PhD: Bioinformatics, Boston University, 2002
BSc: Computer Engineering, Boston University, 1997
BA: Philosophy of Science, Boston University, 1997
Nano Main Field: An animal's ability to build itself from a single cell is among the most amazing processes of the living world. Our research focuses on the gene regulatory networksthat underpin this embryonic development.
We study the evolution of the genome and its regulation to reveal the principles of reprogramming in developmental systems.
Nano Related Position at the Technion: Academic Director of the Technion’s HT-Seq Unit
Systems biology in C. elegans development
1 How do developmental gene expression programs evolve? We are using high-throughput methods to compare the gene expression programs across different nematode species in order to identify the modes of evolution of different developmental strategies.

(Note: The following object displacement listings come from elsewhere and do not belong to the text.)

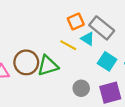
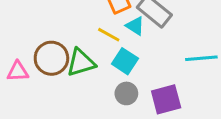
cyan square: (107, 61) -> (125, 61), moved

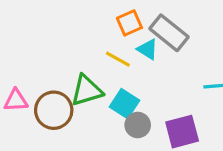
brown circle: (51, 58) -> (54, 110), moved
cyan square: (125, 61) -> (124, 104), moved

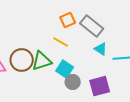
cyan triangle: (148, 49) -> (101, 49), moved
brown circle: (54, 110) -> (22, 60), moved

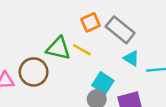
green triangle: (42, 61) -> (58, 48), moved, turned 30
cyan square: (65, 69) -> (103, 83), moved

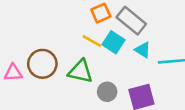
green triangle: (58, 48) -> (80, 71), moved
cyan square: (103, 83) -> (113, 42), moved

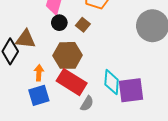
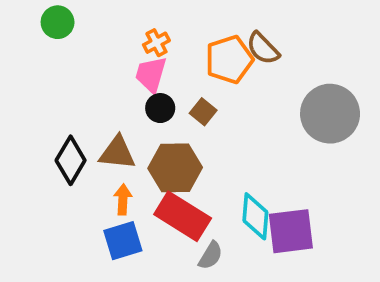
brown triangle: (26, 39) -> (117, 153), moved

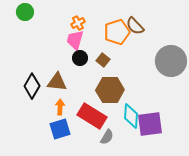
brown hexagon: (175, 168) -> (110, 90), moved

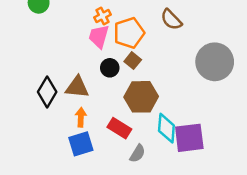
orange pentagon: (117, 32) -> (129, 33), moved
black circle: (80, 58) -> (110, 68), moved
red rectangle: (92, 116) -> (119, 128), size x0.7

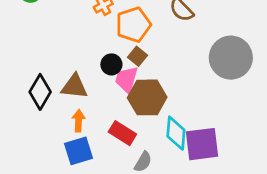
pink trapezoid: (99, 36) -> (127, 80), moved

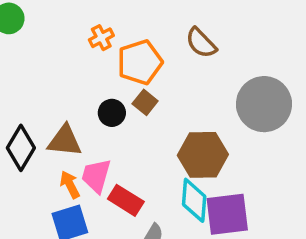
pink trapezoid: (127, 80) -> (96, 176), moved
brown hexagon: (147, 97) -> (203, 155), moved
orange arrow: (79, 121) -> (70, 185), turned -30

2 How do genomic changes alter the programs of development? Using bioinformatics analyses of completely sequenced genomes we are examining the functional diversification of gene duplicates, and the gene expression changes following rearrangements to genomic regulatory motifs.
3 How does a gene regulatory network specify a cell’s fate? We apply an inter-disciplinary approach integrating embryological methods to isolate individual cells in the developing embryo, high-throughput methods to provide a global snapshot of gene regulation, and computational methods to model the process.
4 Our methods throughout involve:
a. Computational methods using bioinformatics, modeling and data analysis,
b. High-throughput methods: DNA microarrays for expression analysis and next-generation sequencing for genomic sequencing, RNA-seq, and ChIP-seq,
c. Developmental genetics methods: transgenic strains, RNA interference, and GFP reporters, and
d. Embryological methods: live imaging of embryos, RNA FISH, blastomere isolation and culture.